WHEREAS, the Issuers and the Trustee have previously executed and delivered an Indenture, dated as of November 20, 2015 (the Base Indenture), providing for the issuance from time to time of one or more series of senior debt securities of the Company and Capital Corp;
WHEREAS, Section 9.01 of the Base Indenture provides that the Issuers and the Trustee may enter into a supplemental indenture to the Base Indenture to, among other things, establish the form or terms of any series of Notes (as defined in the Base Indenture) as permitted by Section 2.01 and Section 9.01 of the Base Indenture;
WHEREAS, clause (9) of Section 9.01 of the Base Indenture provides that the Issuers and the Trustee may enter into a supplemental indenture changing or eliminating any provision of the Base Indenture; provided that any such change shall become effective only when there are no outstanding Notes (as defined in the Base Indenture) of such series created prior to the execution of such supplemental indenture which is entitled to the benefit of such provisions;
WHEREAS, the Issuers are entering into this Supplemental Indenture to, among other things, establish the form and terms of the Issuers new series of 5.000% Senior Notes due 2028 (the Notes) pursuant to the Base Indenture, as modified by this Supplemental Indenture;
WHEREAS, clause (8) of Section 9.01 of the Base Indenture provides that the Issuers may conform the Base Indenture, as amended and supplemented, or the Notes, as amended or supplemented, to the description and terms of such Notes in the offering memorandum, prospectus supplement or other offering document applicable to such Notes at the time of the initial sale thereof; and
WHEREAS, all conditions necessary to authorize the execution and delivery of this Supplemental Indenture and to make it a valid and binding obligation of the Issuers have been satisfied or performed.

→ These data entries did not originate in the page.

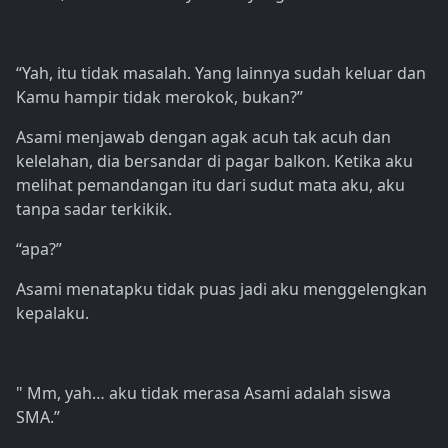
“Yah, itu tidak masalah. Yang lainnya sudah keluar dan
Kamu hampir tidak merokok, bukan?”
Asami menjawab dengan agak acuh tak acuh dan
kelelahan, dia bersandar di pagar balkon. Ketika aku
melihat pemandangan itu dari sudut mata aku, aku
tanpa sadar terkikik.
“apa?”
Asami menatapku tidak puas jadi aku menggelengkan
kepalaku.
" Mm, yah… aku tidak merasa Asami adalah siswa
SMA.”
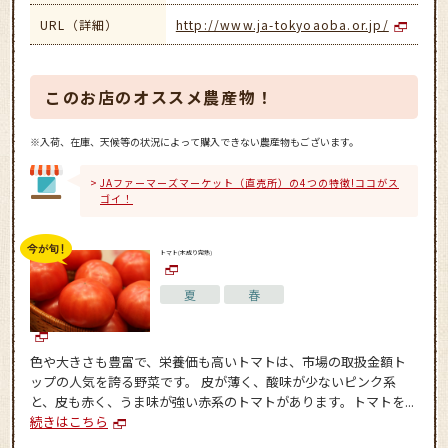
URL（詳細）
http://www.ja-tokyoaoba.or.jp/
このお店のオススメ農産物！
※入荷、在庫、天候等の状況によって購入できない農産物もございます。
JAファーマーズマーケット（直売所）の4つの特徴!ココがス
ゴイ！
トマト(木成り完熟)
夏
春
色や大きさも豊富で、栄養価も高いトマトは、市場の取扱金額ト
ップの人気を誇る野菜です。 皮が薄く、酸味が少ないピンク系
と、皮も赤く、うま味が強い赤系のトマトがあります。トマトを...
続きはこちら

NOW, THEREFORE, in consideration of the agreements and obligations set forth herein and for other good and valuable consideration, the sufficiency of which is hereby acknowledged, the Issuers and the Trustee, for the benefit of each other and for the equal and ratable benefit of the Holders (as defined in the Base Indenture), hereby enter into this Supplemental Indenture to, among other things, establish the terms of the Notes pursuant to Section 2.01 of the Base Indenture and there is hereby established the Issuers 5.000% Senior Notes due 2028 as a separate series of Notes (as defined in the Base Indenture) and such parties further agree that this Supplemental Indenture affects the Issuers 5.000% Senior Notes due 2028 only and not any other series of Notes (as defined in the Base Indenture).